Saved entries:
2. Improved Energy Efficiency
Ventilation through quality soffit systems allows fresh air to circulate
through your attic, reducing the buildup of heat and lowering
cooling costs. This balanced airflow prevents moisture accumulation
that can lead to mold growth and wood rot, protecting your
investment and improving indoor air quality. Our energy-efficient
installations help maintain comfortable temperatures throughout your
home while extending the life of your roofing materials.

...

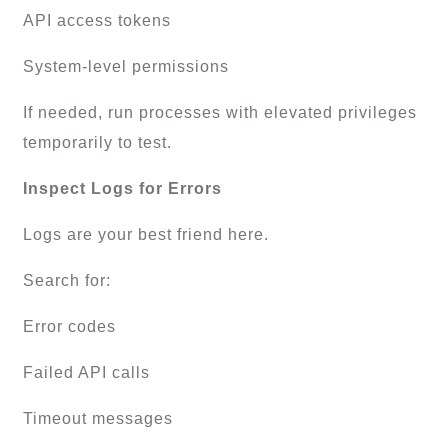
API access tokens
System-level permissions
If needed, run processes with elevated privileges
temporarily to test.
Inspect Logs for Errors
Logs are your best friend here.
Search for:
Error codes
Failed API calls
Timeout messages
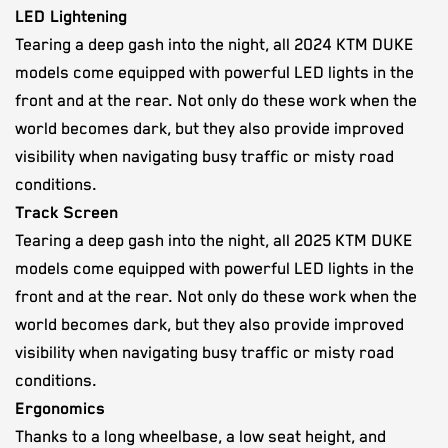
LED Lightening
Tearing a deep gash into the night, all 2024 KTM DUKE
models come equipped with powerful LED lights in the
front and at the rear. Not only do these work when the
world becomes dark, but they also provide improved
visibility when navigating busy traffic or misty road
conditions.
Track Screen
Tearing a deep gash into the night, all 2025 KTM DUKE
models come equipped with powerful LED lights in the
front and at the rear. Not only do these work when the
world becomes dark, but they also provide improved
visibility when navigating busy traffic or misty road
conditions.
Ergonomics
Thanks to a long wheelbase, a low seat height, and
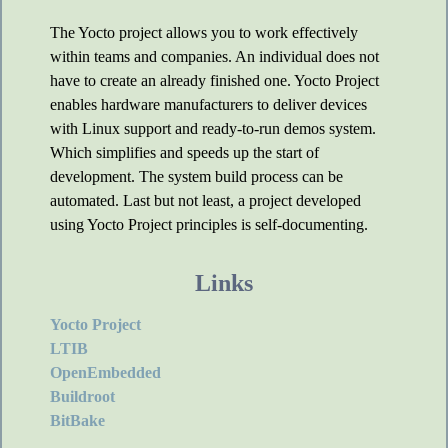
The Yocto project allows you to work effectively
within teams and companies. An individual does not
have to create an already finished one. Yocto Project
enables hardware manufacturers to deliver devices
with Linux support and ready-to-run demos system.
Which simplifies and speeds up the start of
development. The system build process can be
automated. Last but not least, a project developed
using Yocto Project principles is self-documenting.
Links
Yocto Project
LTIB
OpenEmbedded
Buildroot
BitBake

EXERCISE: Your answer must be the lines above from the one containing "2. Improved Energy Efficiency" to the one containing "home while extending", both included, restated word for word.

SOLUTION TO THE EXERCISE:
2. Improved Energy Efficiency
Ventilation through quality soffit systems allows fresh air to circulate
through your attic, reducing the buildup of heat and lowering
cooling costs. This balanced airflow prevents moisture accumulation
that can lead to mold growth and wood rot, protecting your
investment and improving indoor air quality. Our energy-efficient
installations help maintain comfortable temperatures throughout your
home while extending the life of your roofing materials.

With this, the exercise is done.